Smaller Airways in Women Increase COPD Risk

Women appear to have smaller airways than men, and this structural difference may augment the risk of chronic obstructive pulmonary disease (COPD) in the female population, according to a recent study published in Radiology. 

In this study, researchers assessed ~10,000 participants between the ages of 45 and 80, enrolled in Genetic Epidemiology of COPD (COPDGene), which was a prospective multicenter observational cohort study comprised of smokers (current and former) at 21 clinical centers across the United States.

Airway disease on CT was quantified using seven metrics: airway wall thickness, wall area percent, Pi10 (square root of the wall thickness of a hypothetical airway with internal perimeter of 10 mm) for airway wall, lumen (airway passage in which air flows through) diameter, airway volume, total airway count and airway fractal dimension for airway lumen.

Airway metrics were were calculated and adjusted for age, height, race, body mass index, pack-years of smoking, current smoking status and total lung capacity, the researchers noted.

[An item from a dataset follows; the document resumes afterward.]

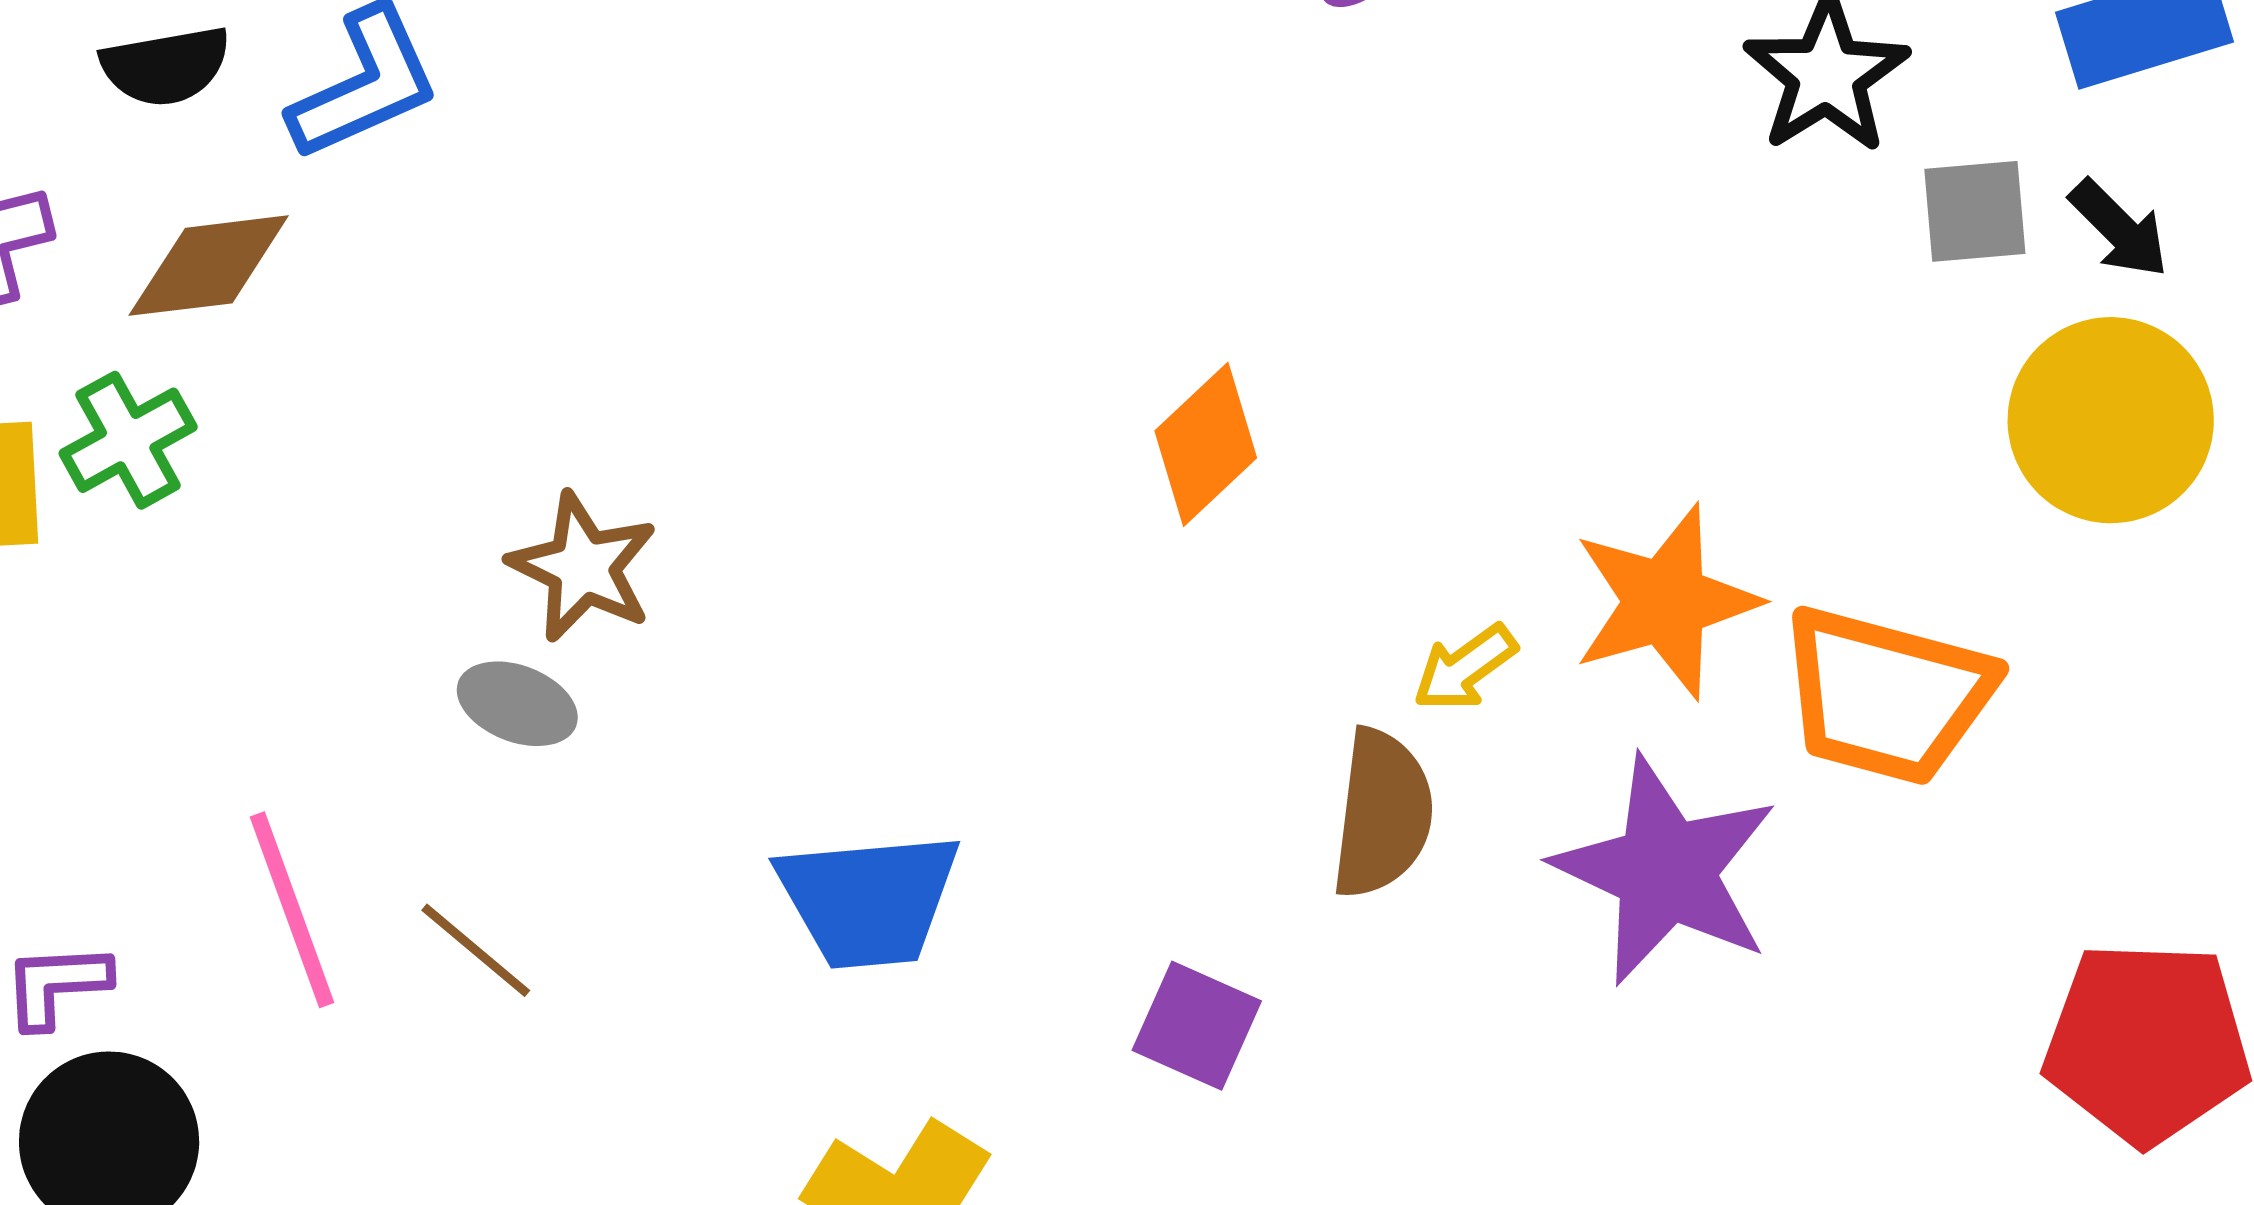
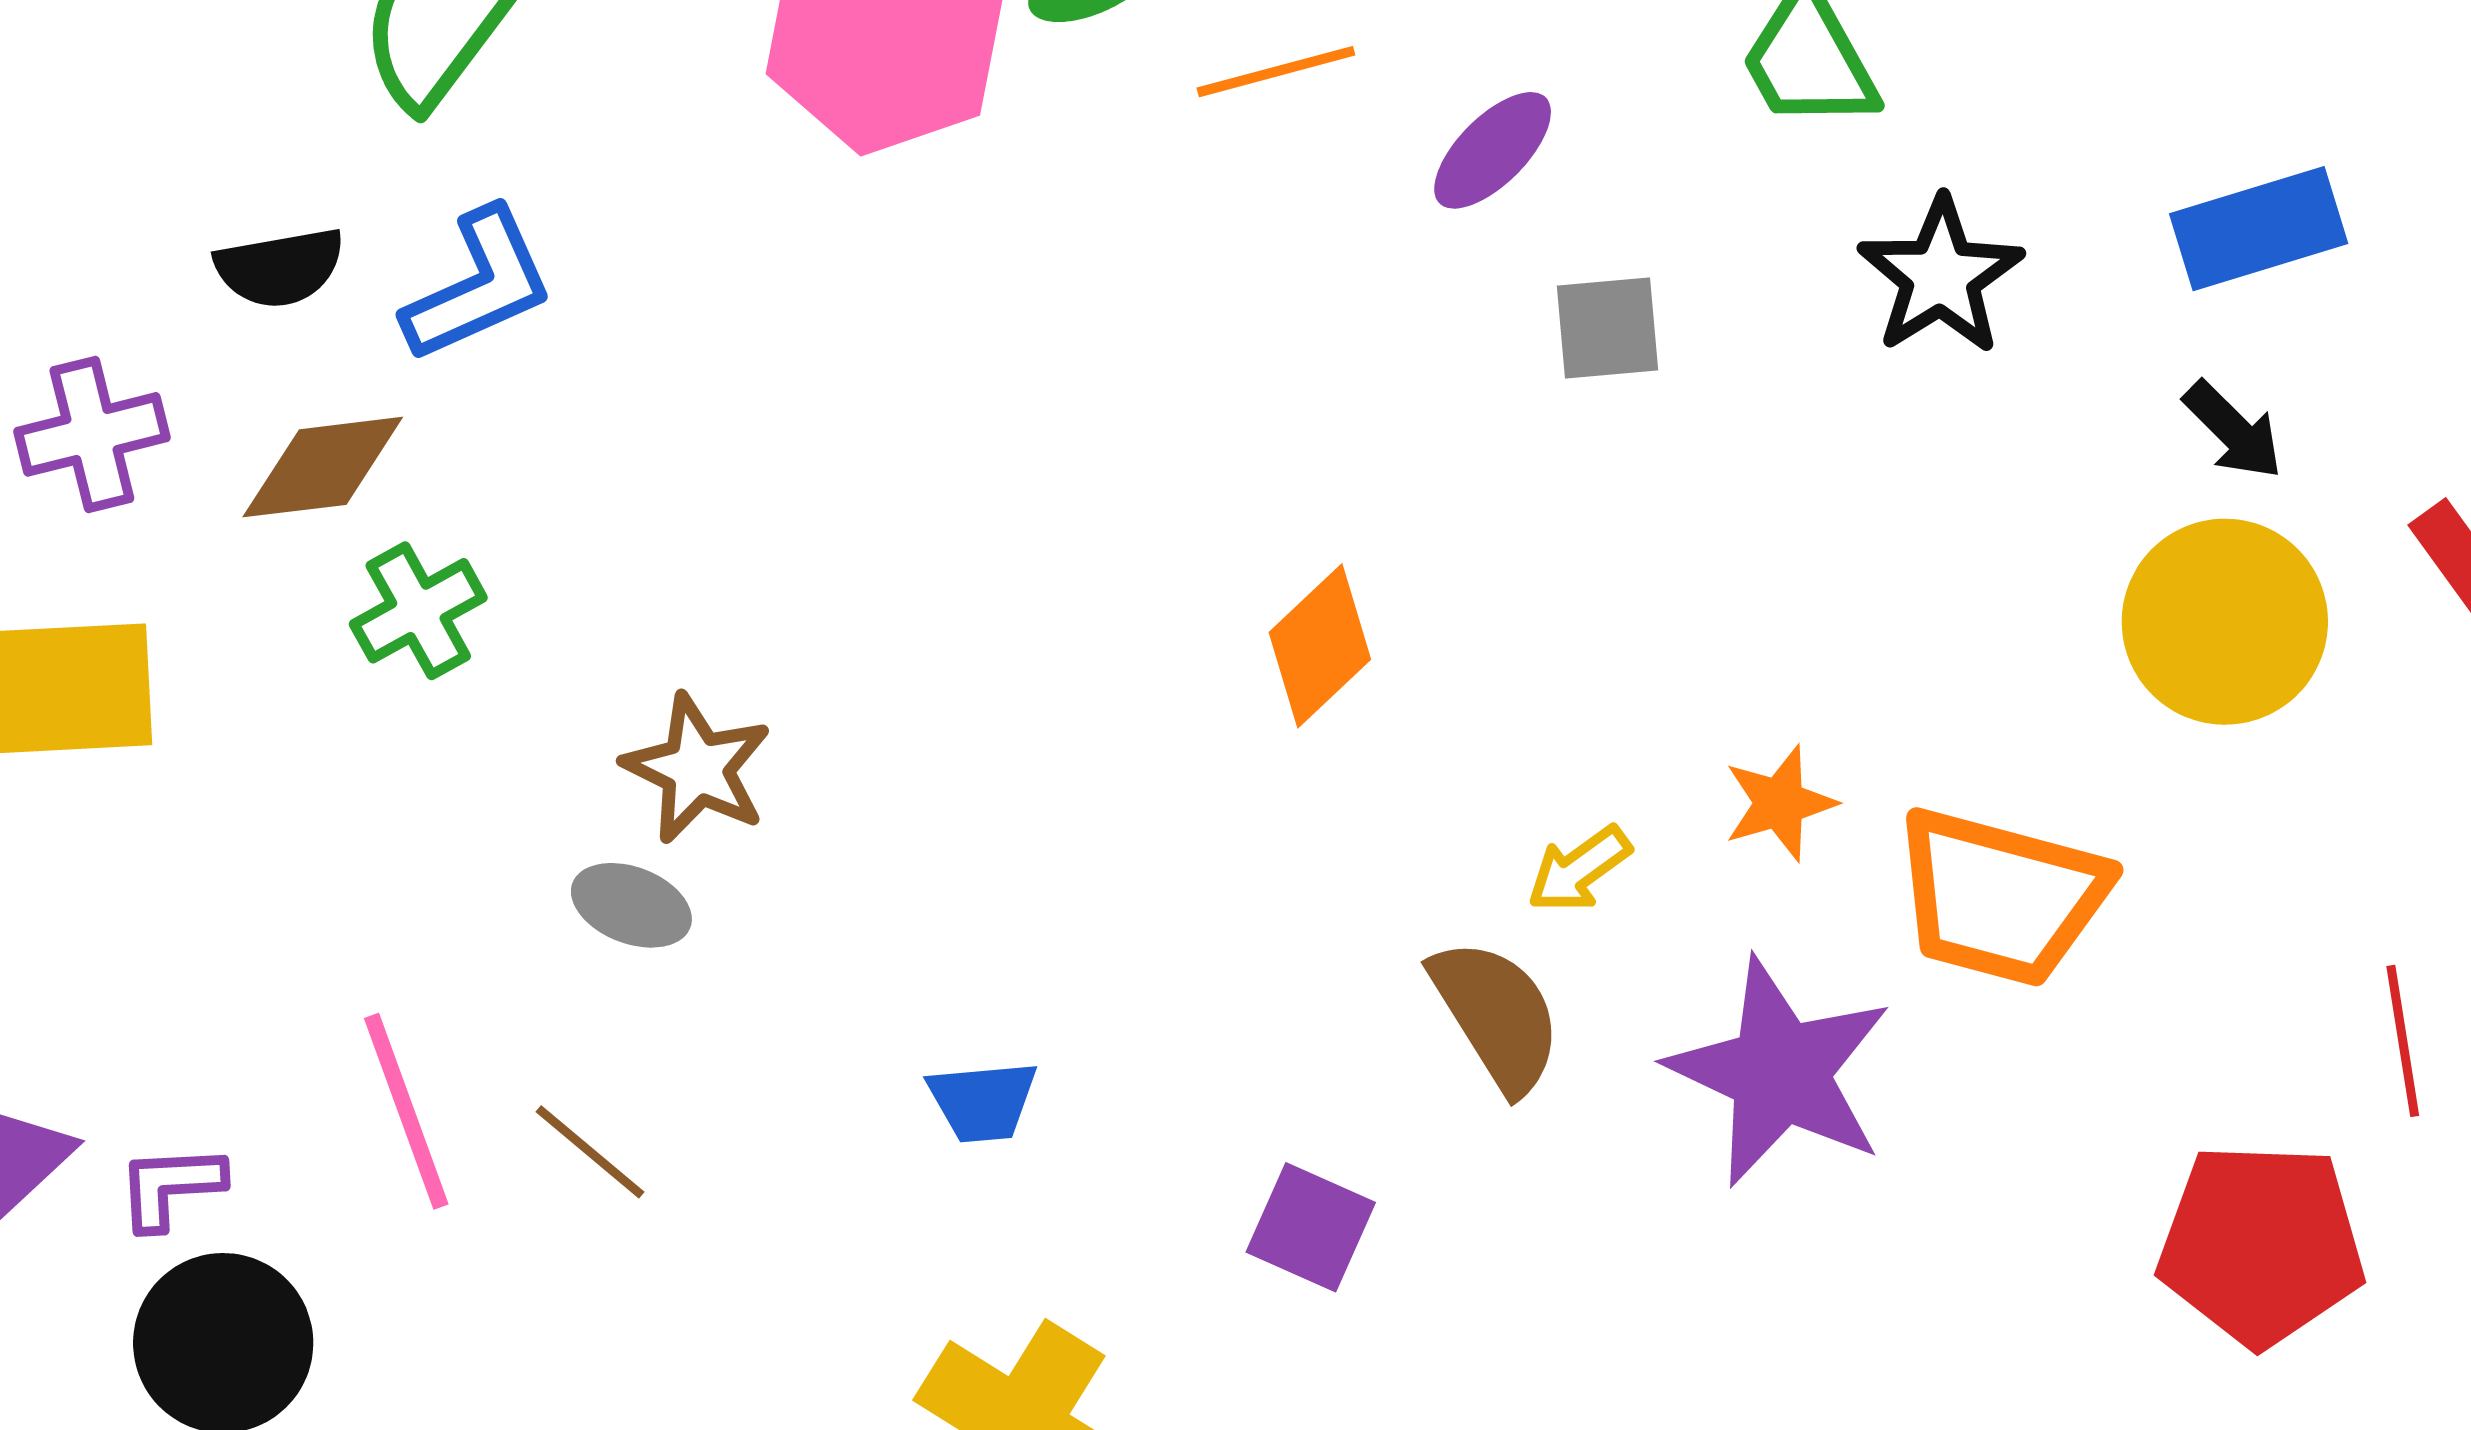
gray square: (1975, 211) -> (1607, 328), moved
green cross: (128, 440) -> (418, 611), moved
orange star: (1665, 602) -> (1780, 803), size x0.6
brown semicircle: (1382, 814) -> (1496, 1015), turned -39
blue trapezoid: (869, 900) -> (983, 1101), size x0.6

According to the results, in 420 never-smokers, CT scans showed that men had thicker airway walls than women, and airway lumen dimensions were lower in women. In analyzing 9,363 current and former smokers, the study showed that men had greater wall thickness, whereas women had narrower segmental lumen diameter. Overall, a unit change in each of the airway metrics led to a lower lung function, more dyspnea, poorer respiratory-quality of life, lower six-minute walk distance and worse survival in women compared with men, according to the findings.

“The prevalence of COPD in women is fast approaching that seen in men, and airway disease may underlie some of the high COPD numbers in women that we are seeing,” said the study’s lead author, Surya P. Bhatt, M.D., M.S.P.H., associate professor of medicine, Division of Pulmonary, Allergy and Critical Care Medicine at the University of Alabama at Birmingham via a press release. “When airways narrow due to cigarette smoking, the impact on symptoms and survival is greater in women than in men.”